On Thu, Apr 5, 2018 at 11:12 AM, Brian <brian@nc-ct.net> wrote:
On Thu, 2018-04-05 at 07:55 -0700, Brian Kantor wrote:
So the logical conclusion is that caller ID is useless as an anti-vspam measure and the situation is hopeless, so the only solution is to not personally answer the phone at all -- let voice mail take a message.
Pretty much. We've received calls here with the CID displaying as our own info, and others coming up as a neighbor's number. Some even appear as law enforcement when they're scammers looking for donations to charities that don't exist. I suppose if you're going to commit one crime, go for broke.

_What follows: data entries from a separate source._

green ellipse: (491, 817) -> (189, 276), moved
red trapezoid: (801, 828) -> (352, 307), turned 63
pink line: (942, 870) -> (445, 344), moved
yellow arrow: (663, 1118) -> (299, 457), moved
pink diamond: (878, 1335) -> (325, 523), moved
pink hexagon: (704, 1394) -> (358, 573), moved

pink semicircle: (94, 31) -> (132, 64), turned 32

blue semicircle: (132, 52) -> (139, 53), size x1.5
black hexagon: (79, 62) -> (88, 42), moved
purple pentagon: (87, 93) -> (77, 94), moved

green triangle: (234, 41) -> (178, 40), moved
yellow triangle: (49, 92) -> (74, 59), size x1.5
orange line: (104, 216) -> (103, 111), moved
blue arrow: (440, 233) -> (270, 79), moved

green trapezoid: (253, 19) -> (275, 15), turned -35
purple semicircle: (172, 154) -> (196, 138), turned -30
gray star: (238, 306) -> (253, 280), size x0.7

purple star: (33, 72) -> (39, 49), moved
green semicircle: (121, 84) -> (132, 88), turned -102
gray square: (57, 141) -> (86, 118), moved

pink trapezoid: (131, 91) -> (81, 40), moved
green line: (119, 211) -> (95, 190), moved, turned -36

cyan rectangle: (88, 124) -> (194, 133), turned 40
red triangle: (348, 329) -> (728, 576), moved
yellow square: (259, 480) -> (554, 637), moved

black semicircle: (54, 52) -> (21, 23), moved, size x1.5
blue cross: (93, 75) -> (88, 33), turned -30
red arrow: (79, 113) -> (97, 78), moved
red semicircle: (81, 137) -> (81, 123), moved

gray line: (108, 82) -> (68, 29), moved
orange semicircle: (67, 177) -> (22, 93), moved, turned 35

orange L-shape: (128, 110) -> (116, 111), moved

This is what I have adopted on my personal landline. With the ringers disconnected. Although I get probably a half-dozen incoming calls a day, perhaps one a week will leave a message. Most of those messages are recorded announcements that started playing even before the voicemail greeting finished.
I've been enjoying quiet on a VoIP line with asterisk. Those who I know/expect/desire calls from I can route them directly to my extension, those others get the IVR. It works parallel to IP routing. I can go a few days without hearing my phone ring yet my logs are filled with spammers/telemarketing calls. Robo-dialers have no clue which extension a human may be at, and I've been doing this for over 15 years with great success. With a digium wildcard, this can work for POTS lines as well.
A simple "Thank you for calling the line of $NAME. To prove you are not a robot press 1". That seems to weed out most of them.